- Also known as: Unbounded Love
- Genre: Drama Crime Romance
- Written by: Zafar Mairaj
- Directed by: Kamran Qureshi Iram Qureshi
- Starring: Humayun Saeed Sarwat Gilani Samina Peerzada Usmaan Peerzada Rubina Ashraf Saud Kashif Mehmood Madiha Iftikhar Shakeel Mehmood Aslam Saira Wasti Hassan Niazi.
- Theme music composer: Usman Kunji
- Opening theme: "Meray Ishq Ki" by Naeem Abbas Rufi
- Country of origin: United Kingdom
- Original languages: Urdu Hindi
- No. of episodes: 26

Production
- Producers: Kamran Qureshi Raheel Rao
- Production locations: Karachi, Pakistan
- Cinematography: Mirza Mehmood
- Editor: Imran Wai Qureshi
- Running time: 45 minutes
- Production companies: Evergreen Media Europe Pinnacle Productions

Original release
- Network: Geo Entertainment UK, United States, Pakistan
- Release: 2009–10

= Ishq Ki Inteha =

Ishq Ki Inteha (عشق كى انتہا) is a TV serial directed by Kamran Qureshi and Iram Qureshi written by Zafar Mairaj and produced by Raheel Rao and Kamran Qureshi.

This serial is about the trapping of women, by organised criminal groups, into working in jails and saloons for prostitution and illegal work. Also, the gang activities utilising young boys being forcibly employed, encouraging habitual drunkards for gambling by providing debts and later blackmailing.

==Plot==
Bakhtawar (Sarwat Gilani), an educated girl from a lower-class family, loves Farhad (Humayun Saeed), son of a millionaire Malik Jalal (Usmaan Peerzada). Farhad is abroad for higher studies and they have another fellow university mate, Rashid (Kashif Mehmood), a junior lawyer, who is sacrificing his love for Bakhtawar knowing her bend and helps her as much as he can.

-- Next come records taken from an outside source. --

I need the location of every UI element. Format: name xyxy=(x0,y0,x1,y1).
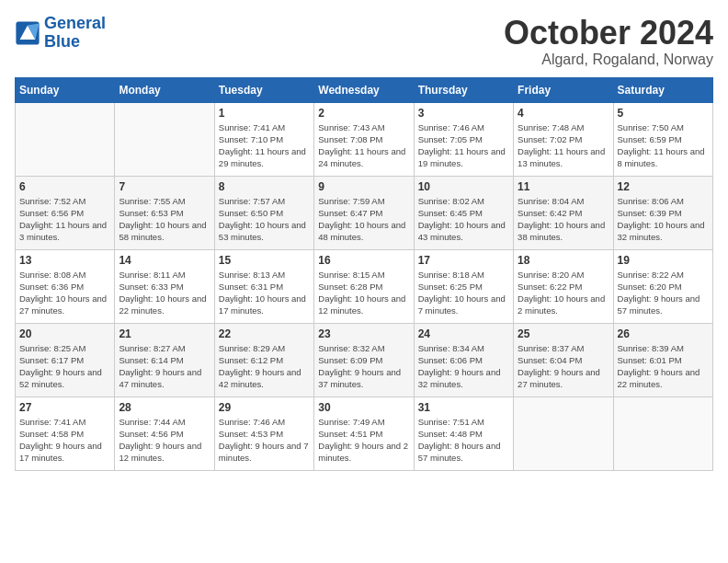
calendar-table: SundayMondayTuesdayWednesdayThursdayFrid… xyxy=(15,77,713,471)
day-number: 7 xyxy=(119,180,210,193)
calendar-cell: 6Sunrise: 7:52 AM Sunset: 6:56 PM Daylig… xyxy=(16,176,115,249)
day-number: 29 xyxy=(219,401,310,414)
weekday-header-monday: Monday xyxy=(115,77,214,102)
day-info: Sunrise: 7:44 AM Sunset: 4:56 PM Dayligh… xyxy=(119,416,210,465)
logo-blue: Blue xyxy=(44,32,80,51)
title-block: October 2024 Algard, Rogaland, Norway xyxy=(504,15,713,68)
day-info: Sunrise: 7:57 AM Sunset: 6:50 PM Dayligh… xyxy=(219,195,310,244)
weekday-header-friday: Friday xyxy=(514,77,613,102)
location-title: Algard, Rogaland, Norway xyxy=(504,52,713,68)
day-info: Sunrise: 7:59 AM Sunset: 6:47 PM Dayligh… xyxy=(318,195,409,244)
day-number: 14 xyxy=(119,254,210,267)
calendar-cell: 7Sunrise: 7:55 AM Sunset: 6:53 PM Daylig… xyxy=(115,176,214,249)
day-info: Sunrise: 8:25 AM Sunset: 6:17 PM Dayligh… xyxy=(19,342,110,391)
day-info: Sunrise: 7:46 AM Sunset: 4:53 PM Dayligh… xyxy=(219,416,310,465)
calendar-cell xyxy=(514,396,613,470)
day-info: Sunrise: 8:20 AM Sunset: 6:22 PM Dayligh… xyxy=(518,269,609,317)
calendar-cell: 2Sunrise: 7:43 AM Sunset: 7:08 PM Daylig… xyxy=(314,102,414,176)
day-number: 3 xyxy=(418,107,509,120)
calendar-cell: 12Sunrise: 8:06 AM Sunset: 6:39 PM Dayli… xyxy=(613,176,712,249)
calendar-cell: 27Sunrise: 7:41 AM Sunset: 4:58 PM Dayli… xyxy=(16,396,115,470)
day-number: 25 xyxy=(518,327,609,340)
day-info: Sunrise: 8:37 AM Sunset: 6:04 PM Dayligh… xyxy=(518,342,609,391)
page-header: General Blue October 2024 Algard, Rogala… xyxy=(15,15,713,68)
calendar-cell: 26Sunrise: 8:39 AM Sunset: 6:01 PM Dayli… xyxy=(613,323,712,396)
day-info: Sunrise: 7:55 AM Sunset: 6:53 PM Dayligh… xyxy=(119,195,210,244)
calendar-cell: 15Sunrise: 8:13 AM Sunset: 6:31 PM Dayli… xyxy=(214,249,313,323)
weekday-header-sunday: Sunday xyxy=(16,77,115,102)
day-info: Sunrise: 7:43 AM Sunset: 7:08 PM Dayligh… xyxy=(318,121,409,170)
day-info: Sunrise: 7:46 AM Sunset: 7:05 PM Dayligh… xyxy=(418,121,509,170)
day-info: Sunrise: 7:41 AM Sunset: 4:58 PM Dayligh… xyxy=(19,416,110,465)
day-info: Sunrise: 8:39 AM Sunset: 6:01 PM Dayligh… xyxy=(618,342,709,391)
calendar-week-row: 27Sunrise: 7:41 AM Sunset: 4:58 PM Dayli… xyxy=(16,396,713,470)
day-number: 4 xyxy=(518,107,609,120)
day-number: 30 xyxy=(318,401,409,414)
calendar-cell: 10Sunrise: 8:02 AM Sunset: 6:45 PM Dayli… xyxy=(414,176,513,249)
calendar-cell: 9Sunrise: 7:59 AM Sunset: 6:47 PM Daylig… xyxy=(314,176,414,249)
day-info: Sunrise: 7:51 AM Sunset: 4:48 PM Dayligh… xyxy=(418,416,509,465)
day-number: 11 xyxy=(518,180,609,193)
day-number: 17 xyxy=(418,254,509,267)
day-number: 1 xyxy=(219,107,310,120)
calendar-cell: 31Sunrise: 7:51 AM Sunset: 4:48 PM Dayli… xyxy=(414,396,513,470)
day-number: 9 xyxy=(318,180,409,193)
day-info: Sunrise: 8:15 AM Sunset: 6:28 PM Dayligh… xyxy=(318,269,409,317)
day-number: 27 xyxy=(19,401,110,414)
calendar-week-row: 20Sunrise: 8:25 AM Sunset: 6:17 PM Dayli… xyxy=(16,323,713,396)
calendar-cell: 20Sunrise: 8:25 AM Sunset: 6:17 PM Dayli… xyxy=(16,323,115,396)
day-info: Sunrise: 8:34 AM Sunset: 6:06 PM Dayligh… xyxy=(418,342,509,391)
day-info: Sunrise: 7:52 AM Sunset: 6:56 PM Dayligh… xyxy=(19,195,110,244)
day-number: 12 xyxy=(618,180,709,193)
day-number: 22 xyxy=(219,327,310,340)
calendar-cell: 23Sunrise: 8:32 AM Sunset: 6:09 PM Dayli… xyxy=(314,323,414,396)
weekday-header-wednesday: Wednesday xyxy=(314,77,414,102)
calendar-week-row: 6Sunrise: 7:52 AM Sunset: 6:56 PM Daylig… xyxy=(16,176,713,249)
day-number: 10 xyxy=(418,180,509,193)
day-number: 24 xyxy=(418,327,509,340)
calendar-cell: 17Sunrise: 8:18 AM Sunset: 6:25 PM Dayli… xyxy=(414,249,513,323)
weekday-header-saturday: Saturday xyxy=(613,77,712,102)
calendar-cell: 19Sunrise: 8:22 AM Sunset: 6:20 PM Dayli… xyxy=(613,249,712,323)
calendar-cell: 1Sunrise: 7:41 AM Sunset: 7:10 PM Daylig… xyxy=(214,102,313,176)
day-number: 2 xyxy=(318,107,409,120)
calendar-cell: 14Sunrise: 8:11 AM Sunset: 6:33 PM Dayli… xyxy=(115,249,214,323)
day-number: 23 xyxy=(318,327,409,340)
day-number: 31 xyxy=(418,401,509,414)
calendar-cell: 30Sunrise: 7:49 AM Sunset: 4:51 PM Dayli… xyxy=(314,396,414,470)
calendar-cell: 28Sunrise: 7:44 AM Sunset: 4:56 PM Dayli… xyxy=(115,396,214,470)
day-number: 8 xyxy=(219,180,310,193)
day-info: Sunrise: 8:08 AM Sunset: 6:36 PM Dayligh… xyxy=(19,269,110,317)
calendar-cell xyxy=(115,102,214,176)
day-number: 20 xyxy=(19,327,110,340)
weekday-header-tuesday: Tuesday xyxy=(214,77,313,102)
day-info: Sunrise: 7:41 AM Sunset: 7:10 PM Dayligh… xyxy=(219,121,310,170)
day-number: 16 xyxy=(318,254,409,267)
day-number: 19 xyxy=(618,254,709,267)
calendar-cell: 16Sunrise: 8:15 AM Sunset: 6:28 PM Dayli… xyxy=(314,249,414,323)
calendar-cell: 25Sunrise: 8:37 AM Sunset: 6:04 PM Dayli… xyxy=(514,323,613,396)
day-info: Sunrise: 8:06 AM Sunset: 6:39 PM Dayligh… xyxy=(618,195,709,244)
day-info: Sunrise: 8:27 AM Sunset: 6:14 PM Dayligh… xyxy=(119,342,210,391)
day-number: 13 xyxy=(19,254,110,267)
day-info: Sunrise: 8:04 AM Sunset: 6:42 PM Dayligh… xyxy=(518,195,609,244)
logo-icon xyxy=(15,20,40,46)
day-info: Sunrise: 7:50 AM Sunset: 6:59 PM Dayligh… xyxy=(618,121,709,170)
day-number: 21 xyxy=(119,327,210,340)
calendar-cell: 22Sunrise: 8:29 AM Sunset: 6:12 PM Dayli… xyxy=(214,323,313,396)
day-number: 5 xyxy=(618,107,709,120)
day-number: 28 xyxy=(119,401,210,414)
day-info: Sunrise: 8:22 AM Sunset: 6:20 PM Dayligh… xyxy=(618,269,709,317)
calendar-cell: 24Sunrise: 8:34 AM Sunset: 6:06 PM Dayli… xyxy=(414,323,513,396)
day-info: Sunrise: 7:48 AM Sunset: 7:02 PM Dayligh… xyxy=(518,121,609,170)
day-number: 18 xyxy=(518,254,609,267)
calendar-cell: 29Sunrise: 7:46 AM Sunset: 4:53 PM Dayli… xyxy=(214,396,313,470)
weekday-header-thursday: Thursday xyxy=(414,77,513,102)
day-info: Sunrise: 7:49 AM Sunset: 4:51 PM Dayligh… xyxy=(318,416,409,465)
month-title: October 2024 xyxy=(504,15,713,52)
day-number: 26 xyxy=(618,327,709,340)
day-number: 6 xyxy=(19,180,110,193)
calendar-cell xyxy=(613,396,712,470)
day-info: Sunrise: 8:13 AM Sunset: 6:31 PM Dayligh… xyxy=(219,269,310,317)
calendar-cell: 4Sunrise: 7:48 AM Sunset: 7:02 PM Daylig… xyxy=(514,102,613,176)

After Bakhtawar's father died, her mother (Rubina Ashraf) married Qayyum (Mehmood Aslam), a gambler and drunkard, who now has a debt of ten hundred thousand from Sheru (Saud), the manager of a gambling place. Sheru threatens to take his son Shehzad (Hassan Niazi) as a hostage if he doesn't pay his debt within a month. However, seeing Bakhtawar's beauty, Sheru offers Qayyum a new deal, which is that he won't take Qayyum's son if Qayyum marries Bakhtawar to him. Qayyum readily agrees, as Bakhtawar is only his stepdaughter.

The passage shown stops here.